(Task requirements) Hand back all records exactly, pictures omitted.

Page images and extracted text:
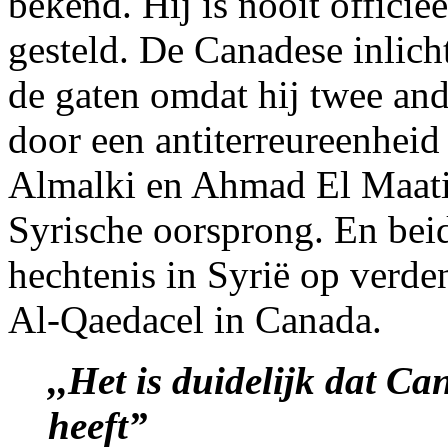
bekend. Hij is nooit officie
gesteld. De Canadese inlich
de gaten omdat hij twee an
door een antiterreureenheid
Almalki en Ahmad El Maati
Syrische oorsprong. En bei
hechtenis in Syrië op verde
Al-Qaedacel in Canada.
,,Het is duidelijk dat 
heeft”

(Exercise response)
bekend. Hij is nooit officie
gesteld. De Canadese inlich
de gaten omdat hij twee an
door een antiterreureenheid
Almalki en Ahmad El Maati
Syrische oorsprong. En bei
hechtenis in Syrië op verde
Al-Qaedacel in Canada.
,,Het is duidelijk dat 
heeft”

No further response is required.